La guarigione di un paralitico viene narrata secondo lo schema abituale: presentazione del malato, parola autorevole di Pietro, guarigione istantanea e reazione dei presenti. A Luca interessa la figura di Pietro, portavoce del collegio dei Dodici, sempre presente in tutti i momenti di svolta della missione della Chiesa nel contesto dell'ambiente giudaico. L'autore prende un racconto preesistente e, come sua abitudine, lo inserisce nella trama narrativa degli Atti. Pietro è presentato in “visita pastorale” presso «i santi», cioè i cristiani di Lidda, circa 40 km a nord-ovest di Gerusalemme. È un tipico racconto di guarigione, semplice ed essenziale. Da notare l'espressione: «Gesù Cristo ti guarisce», variazione esplicativa di «nel nome di Gesù»; dunque è il Risorto che è all'opera. La guarigione avviene istantaneamente; il guarito, però, non prende il lettuccio e se ne va (cfr.
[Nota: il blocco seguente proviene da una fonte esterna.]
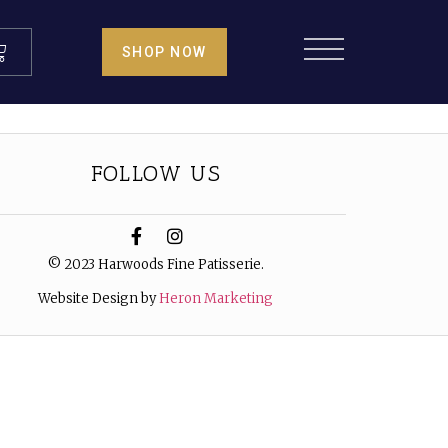
SHOP NOW
FOLLOW US
© 2023 Harwoods Fine Patisserie.
Website Design by
Heron Marketing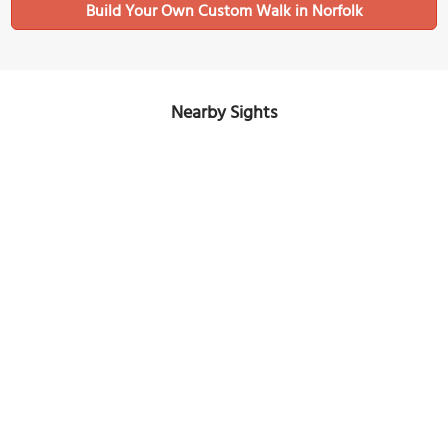
Build Your Own Custom Walk in Norfolk
Nearby Sights
Hampton Roads Naval Museum
Image Courtesy of Wikimedia and LittleT889.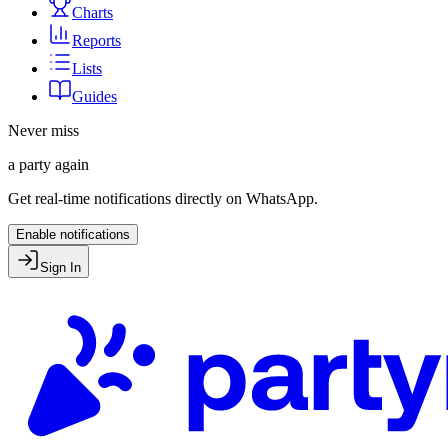
Charts
Reports
Lists
Guides
Never miss
a party again
Get real-time notifications directly on WhatsApp.
Enable notifications
Sign In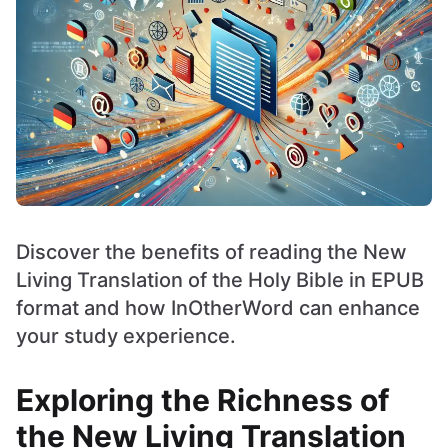
Discover the benefits of reading the New
Living Translation of the Holy Bible in EPUB
format and how InOtherWord can enhance
your study experience.
Exploring the Richness of
the New Living Translation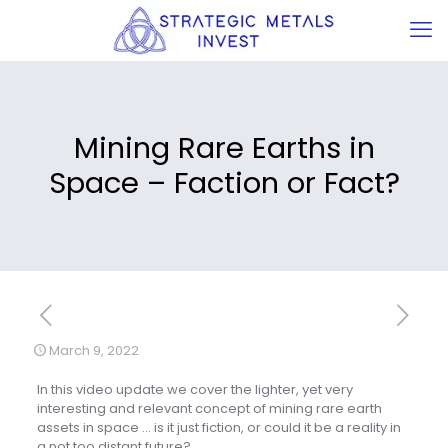
Mining Rare Earths in
Space – Faction or Fact?
March 9, 2022
In this video update we cover the lighter, yet very
interesting and relevant concept of mining rare earth
assets in space … is it just fiction, or could it be a reality in
a not too distant future?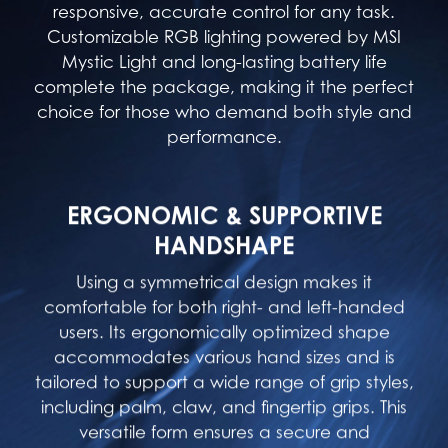
responsive, accurate control for any task.
Customizable RGB lighting powered by MSI
Mystic Light and long-lasting battery life
complete the package, making it the perfect
choice for those who demand both style and
performance.
ERGONOMIC & SUPPORTIVE
HANDSHAPE
Using a symmetrical design makes it
comfortable for both right- and left-handed
users. Its ergonomically optimized shape
accommodates various hand sizes and is
tailored to support a wide range of grip styles,
including palm, claw, and fingertip grips. This
versatile form ensures a secure and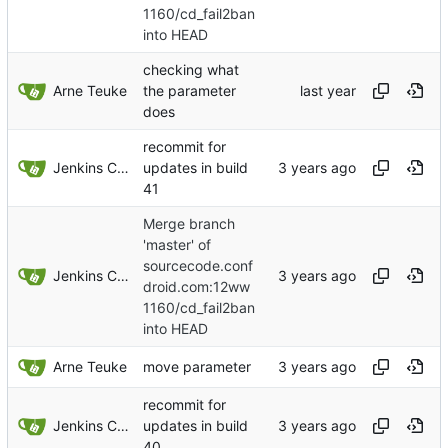
1160/cd_fail2ban
into HEAD
checking what
Arne Teuke
the parameter
does
recommit for
Jenkins ConfDroid
updates in build
41
Merge branch
'master' of
sourcecode.conf
Jenkins ConfDroid
droid.com:12ww
1160/cd_fail2ban
into HEAD
Arne Teuke
move parameter
recommit for
Jenkins ConfDroid
updates in build
40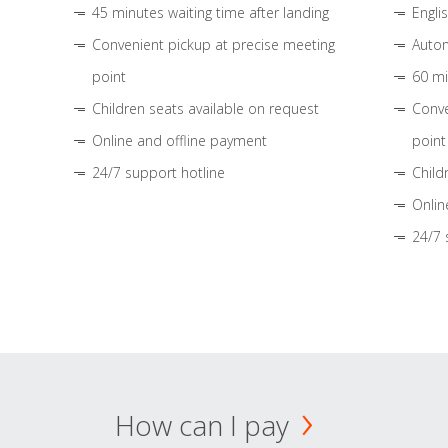
45 minutes waiting time after landing
Engli
Convenient pickup at precise meeting
Autom
point
60 mi
Children seats available on request
Conve
Online and offline payment
point
24/7 support hotline
Child
Onlin
24/7 
How can I pay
Lc 5,24), ma si fa il letto da sé, visto che si trova a casa sua! Come conclusione, Luca introduce il tema della conversione e lo generalizza a tutti gli abitanti della regione.

Pietro a Giaffa rianima una discepola di nome Tabita. Il racconto ha senza dubbio un fondamento storico, ma viene trasformato in un miracolo di risurrezione che si ispira direttamente, per la composizione, ai miracoli di questo tipo presenti nell'AT: 1Re 17,17-23 e 2Re 4,19-37 con un'influenza di Mc 5,40- 41. Luca s'interessa anche a Tabita descritta come la donna cristiana ideale, che si distingue per le buone opere; e non manca di presentare il miracolo nella trama del libro come un miracolo a servizio della diffusione della Parola (v. 42). Infine, come racconto di risurrezione, non poteva non fare riferimento alla risurrezione di Gesù, premessa della nostra, e diventare un insegnamento per la fede: chi ama non rimane nella morte. La storia si svolge a Giaffa, oggi Tel Aviv, e riguarda una certa Tabita, nome aramaico conosciuto, e tradotto correttamente con “Gazzella”. La donna è un modello di comportamento cristiano (e anche giudaico) e il narratore sa che Dio non dimentica chi fa opere di bene. Tabita muore, il suo corpo viene lavato secondo l'uso antico, ma non imbalsamato né sepolto: è posto in attesa dell'arrivo di Pietro. L'apostolo trova le vedove radunate per il lamento sulla defunta: è la funzione delle prefiche (Mc 5,38), ma il pianto appare sincero, perché eseguito da persone che hanno beneficiato delle buone opere di Tabita. Al comando dell'apostolo, ella apre gli occhi e si siede. Pietro completa il “risveglio” dandole la mano, non per comunicare una forza vitale (cfr. Lc 8,54) ma come gesto di aiuto, e poi la affida alla comunità. Come nella conclusione della narrazione precedente (v. 35), viene introdotto il tema della fede. Luca mette quindi i due racconti in parallelo, sotto il segno della diffusione della Parola, secondo il programma missionario del libro. Anche il miracolo, e non soltanto la parola, diventa testimonianza. Il v. 43, una sorta di sommario, funge da transizione con il racconto successivo. Il soggiorno di Pietro a Giaffa presso un conciatore – mestiere disprezzato – di nome Simone, può essere un ricordo storico; ma si trova al posto giusto? Normalmente Pietro dovrebbe tornare a Lidda da dove proveniva.